It's been almost a year since Roberta Healy has been in to see Dr. Petra Klinge at Rhode Island Hospital.
It was Klinge who two-and-a-half years ago diagnosed Healy with normal pressure hydrocephalus. Healy went for years misdiagnosed.
"I saw my first neurologist in 2000," Healy said.
Her first symptoms were unsettling.
"My balance was slipping. My gait was slipping. My smarts were slipping," Healy said.
Then she developed problems controlling her urine.
"They would say things like, 'Well, it could be a Parkinson-like syndrome. It could be Alzheimer's. It could be depression,'" Healy said.
"It's often mistaken because the symptoms that you see are gait problems, unsteadiness, balance problems, which you see in Parkinson's.
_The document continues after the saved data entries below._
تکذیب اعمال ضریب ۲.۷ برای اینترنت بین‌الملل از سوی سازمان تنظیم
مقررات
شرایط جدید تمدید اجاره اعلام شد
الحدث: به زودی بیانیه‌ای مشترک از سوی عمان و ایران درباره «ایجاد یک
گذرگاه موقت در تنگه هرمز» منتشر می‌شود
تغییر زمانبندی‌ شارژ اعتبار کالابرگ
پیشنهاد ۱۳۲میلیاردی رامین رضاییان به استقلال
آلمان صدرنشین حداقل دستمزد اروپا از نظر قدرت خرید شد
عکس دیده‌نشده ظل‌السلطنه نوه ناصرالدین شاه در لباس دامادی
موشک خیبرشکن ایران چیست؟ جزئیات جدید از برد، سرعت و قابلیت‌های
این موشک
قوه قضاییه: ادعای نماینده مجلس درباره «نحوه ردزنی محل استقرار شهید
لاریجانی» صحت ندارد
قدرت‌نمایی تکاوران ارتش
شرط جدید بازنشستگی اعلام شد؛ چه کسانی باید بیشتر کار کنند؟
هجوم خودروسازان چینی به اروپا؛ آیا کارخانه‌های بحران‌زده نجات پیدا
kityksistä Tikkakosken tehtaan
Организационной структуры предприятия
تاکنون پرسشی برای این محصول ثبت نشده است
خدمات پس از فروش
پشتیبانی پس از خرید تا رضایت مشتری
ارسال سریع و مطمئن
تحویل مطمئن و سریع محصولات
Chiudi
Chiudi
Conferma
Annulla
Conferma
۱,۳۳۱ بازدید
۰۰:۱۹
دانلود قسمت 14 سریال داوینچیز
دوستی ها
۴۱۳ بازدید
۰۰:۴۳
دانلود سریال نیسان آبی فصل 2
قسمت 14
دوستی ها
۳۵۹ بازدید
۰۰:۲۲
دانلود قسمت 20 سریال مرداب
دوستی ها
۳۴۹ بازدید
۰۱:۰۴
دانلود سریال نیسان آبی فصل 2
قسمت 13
And then when it comes to the problems with their memory, they forget. They start to be slow in their thought process," Klinge said.
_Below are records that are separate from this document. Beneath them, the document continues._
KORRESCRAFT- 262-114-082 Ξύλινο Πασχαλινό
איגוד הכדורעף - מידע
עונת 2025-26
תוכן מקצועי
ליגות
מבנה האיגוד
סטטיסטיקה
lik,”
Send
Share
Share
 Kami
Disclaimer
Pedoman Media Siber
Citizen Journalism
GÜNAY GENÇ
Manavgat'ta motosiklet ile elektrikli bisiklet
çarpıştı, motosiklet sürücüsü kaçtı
Klinge said when she first saw Healy, she was almost about to go into a nursing home.
"She had problems maintaining her own household," Klinge said.
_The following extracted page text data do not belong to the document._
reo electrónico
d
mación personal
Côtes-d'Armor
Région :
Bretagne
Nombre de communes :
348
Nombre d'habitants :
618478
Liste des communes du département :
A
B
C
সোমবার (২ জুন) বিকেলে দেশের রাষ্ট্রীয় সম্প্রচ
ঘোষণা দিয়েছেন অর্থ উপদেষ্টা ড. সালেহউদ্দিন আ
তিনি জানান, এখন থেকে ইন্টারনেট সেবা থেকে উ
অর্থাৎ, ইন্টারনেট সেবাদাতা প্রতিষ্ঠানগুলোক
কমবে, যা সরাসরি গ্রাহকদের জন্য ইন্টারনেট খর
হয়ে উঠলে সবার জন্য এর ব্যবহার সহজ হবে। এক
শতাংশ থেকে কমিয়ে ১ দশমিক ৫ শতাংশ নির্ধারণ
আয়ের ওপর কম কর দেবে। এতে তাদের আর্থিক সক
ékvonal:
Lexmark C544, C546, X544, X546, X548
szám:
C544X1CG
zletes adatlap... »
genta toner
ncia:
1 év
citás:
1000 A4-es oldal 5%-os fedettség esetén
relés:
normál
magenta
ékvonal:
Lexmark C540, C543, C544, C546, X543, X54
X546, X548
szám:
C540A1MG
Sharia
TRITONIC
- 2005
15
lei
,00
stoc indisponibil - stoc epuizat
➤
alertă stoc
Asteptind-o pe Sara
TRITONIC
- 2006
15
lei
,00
But a correct diagnosis of normal pressure hydrocephalus and treatment, which involved a shunt or tube being placed to drain the excess fluid from her brain, changed everything.
Healy's symptoms went away. That was back in October 2010.
"Oh, I was back to normal as soon as I got back in to my room at the hospital," Healy said. "I say to people it was like someone flipped a switch and made me normal again."
It's getting that correct diagnosis that is so important so it can be treated appropriately.